In piazza Minerva, adiacente piazza Duomo, a Ortigia di Siracusa, si sta preparando la manifestazione Sicilia Scunucchiata, che si svolgerà il primo di aprile. L’iniziativa d’Arte pubblica è stata programmata a sostegno della mostra collettiva di artisti “Chiamata alle arti”, la quale sarà inaugurata il 30 marzo alla Galleria Montevergini, sempre a Ortigia. La cittadinanza è stata invitata a portare un tavolo, non solo in senso metaforico quanto piuttosto con una dose massiccia di concretezza.
Tutti gli intervenuti ne dovranno, difatti, portare uno con sé per creare una postazione innovativa di dibattito sui temi che stanno più a cuore alla collettività. L’obiettivo sarà, ed è, quello di dare un’opportunità ai cittadini siracusani, non solo al fine di esporre le problematiche inerenti la propria città, ma soprattutto per mostrare quali potrebbero essere le soluzioni; tutto ciò partendo da un concetto di “condivisione” che anche i social networks hanno contribuito a fare allignare. A moderare il dibattito è stato chiamato Salvo Grillo, coordinatore del Gar, Gruppo Azione Risveglio di Catania, il quale ha già dato vita a diverse azioni di sommovimento artistico nella città pedetnea. La rivoluzione delle arti sarà arricchita anche dalla performance del Gruppo Teatro Onda. Ancora nel pomeriggio del primo aprile, l’appuntamento è alla Galleria Civica Montevergini dove si assisterà allo spettacolo Le ciambelle di Erlend. Si tratta del concerto di Erlend Oye, musicista componente della band norvegese Kings of Convenience che, venuto a conoscenza della manifestazione, ha deciso di offrire la sua esibizione alla città di Siracusa. La Sicilia di cultura ne ha vista tanta, sebbene altrettanta parte di paesaggio, risorse, prospettive e progetti di risanamento morale le siano stati strappati, quasi scippati nell’indifferenza generale, senza replica e con molta ignavia di contorno. Vedere Palermo in questo periodo, per esempio, — l’estate quasi matura con mesi d’anticipo, le architetture arabo normanne e la spazzatura a fare da contro canto e contro olfatto —, causa un incesto tra eccesso di brutalità e bellezza. Sono entrambi prodotti dall’uomo, ma è come se fossero fratelli di madre uguale e padre migrante.

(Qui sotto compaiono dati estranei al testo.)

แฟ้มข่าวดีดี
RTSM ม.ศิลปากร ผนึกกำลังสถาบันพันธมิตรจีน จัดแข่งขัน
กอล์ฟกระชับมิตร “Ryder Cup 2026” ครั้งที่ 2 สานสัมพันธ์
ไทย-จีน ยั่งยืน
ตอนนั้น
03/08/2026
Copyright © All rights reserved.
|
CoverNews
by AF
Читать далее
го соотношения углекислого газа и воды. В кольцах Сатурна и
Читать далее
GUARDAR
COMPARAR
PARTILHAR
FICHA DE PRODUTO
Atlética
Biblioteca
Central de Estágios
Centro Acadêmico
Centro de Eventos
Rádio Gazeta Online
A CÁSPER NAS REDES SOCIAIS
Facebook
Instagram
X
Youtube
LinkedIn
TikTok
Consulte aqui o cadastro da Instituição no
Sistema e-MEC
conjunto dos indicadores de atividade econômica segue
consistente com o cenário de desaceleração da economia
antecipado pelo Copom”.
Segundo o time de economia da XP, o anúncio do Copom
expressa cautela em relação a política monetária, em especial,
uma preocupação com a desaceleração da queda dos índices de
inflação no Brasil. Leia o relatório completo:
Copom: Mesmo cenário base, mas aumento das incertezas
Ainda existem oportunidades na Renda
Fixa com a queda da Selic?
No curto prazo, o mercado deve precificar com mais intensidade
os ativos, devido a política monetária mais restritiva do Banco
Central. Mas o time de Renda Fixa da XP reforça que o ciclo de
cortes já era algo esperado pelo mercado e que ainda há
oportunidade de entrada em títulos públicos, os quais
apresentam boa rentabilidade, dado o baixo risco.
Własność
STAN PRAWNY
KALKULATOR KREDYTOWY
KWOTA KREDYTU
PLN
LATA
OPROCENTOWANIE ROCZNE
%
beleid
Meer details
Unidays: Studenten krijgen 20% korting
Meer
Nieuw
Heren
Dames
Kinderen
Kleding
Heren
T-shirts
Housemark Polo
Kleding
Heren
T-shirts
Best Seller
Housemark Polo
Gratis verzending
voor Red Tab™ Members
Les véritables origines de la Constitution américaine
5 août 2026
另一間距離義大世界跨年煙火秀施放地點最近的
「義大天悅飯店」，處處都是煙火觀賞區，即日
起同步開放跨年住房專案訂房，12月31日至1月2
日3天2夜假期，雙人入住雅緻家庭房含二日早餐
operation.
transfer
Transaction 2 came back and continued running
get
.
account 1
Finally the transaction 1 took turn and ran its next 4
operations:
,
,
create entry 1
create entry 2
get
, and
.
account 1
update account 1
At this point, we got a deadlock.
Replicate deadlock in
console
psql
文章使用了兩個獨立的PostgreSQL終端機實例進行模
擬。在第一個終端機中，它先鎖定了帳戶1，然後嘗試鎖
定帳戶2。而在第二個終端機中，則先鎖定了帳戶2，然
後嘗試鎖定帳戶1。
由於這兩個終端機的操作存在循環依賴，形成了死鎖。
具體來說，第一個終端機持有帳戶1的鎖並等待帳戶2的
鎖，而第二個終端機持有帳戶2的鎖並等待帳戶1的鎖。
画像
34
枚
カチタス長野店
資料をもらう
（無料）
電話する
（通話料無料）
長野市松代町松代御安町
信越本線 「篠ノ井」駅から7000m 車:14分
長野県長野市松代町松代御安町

A Siracusa si stanno reclutando gli artisti, come fossero soldati di una causa etica, quindi virtuosa, tuttavia la vera domanda è: «Quale può essere, ammesso che sussista, la responsabilità dell’artista in una società in cui gli apparati relazionali e di garanzia si sono sciolti al sole?». Di iniziative volte a sensibilizzare cittadinanza e politica se ne contano a bizzeffe, almeno da cinquant’anni a questa parte. Forse il numero è minore in luoghi come quelli indicati, funestati da un individualismo amorale. Nulla da togliere alla benefica volontà di autori internazionali come Davide Bramante (nella foto la sua opera Modica), che della rivolta di primavera è stato uno degli alfieri più convinti e attivi. Gilles Deleuze, in una delle ultime interviste rilasciate, dichiarò di odiare sia gli intellettuali (come Umberto Eco) che i convegni; ma, soprattutto, che la scrittura è “pura” mentre la parola parlata è “sporca” di seduzione; cosicché il vero incontro, valido più della cultura, secondo il filosofo, è da intendersi con le cose e non con le persone: «Incontro un quadro, incontro un’aria musicale, una musica, ecco cosa sono gli incontri», diceva il pensatore alla sua intervistatrice. Così, vogliamo pensare a tutti questi artisti che si “incontrano”, non come una ridda di egotisti in ansia per l’esiguità crescente delle vetrine assegnate loro, ma al pari di un esercito della salvezza, schierato per innescare processi virtuosi e nuovi modelli di collaborazione sostenibile. Giacché nessuno di noi vorrebbe vedere che l’entusiasmo, spesse volte, si trasforma soltanto nella somma algebrica delle paure di non esserci più. Di non essere visibili e quindi di non esistere.
Conoscere gli artisti che hanno superato l’egotismo, il presenzialismo, il “mercatismo catastrofico”, questa sì che sarebbe una rivoluzione. E quando avviene lo è davvero.
Perciò è necessario frequentare gli studi degli artisti defilati, quelli che con le parole e le opere – solitarie, testarde e poco modaiole -, sembra ti aprano l’anima con il coltello. Non ci resta che sorvegliare il campo in agguato — come amava dire sempre Deleuze —, entrare e uscire dalle cose, osservarle da un angolo laterale, per essere sicuri che ne valga la pena di partecipare ancora alle rivolte e alle chiamate… Alle arti.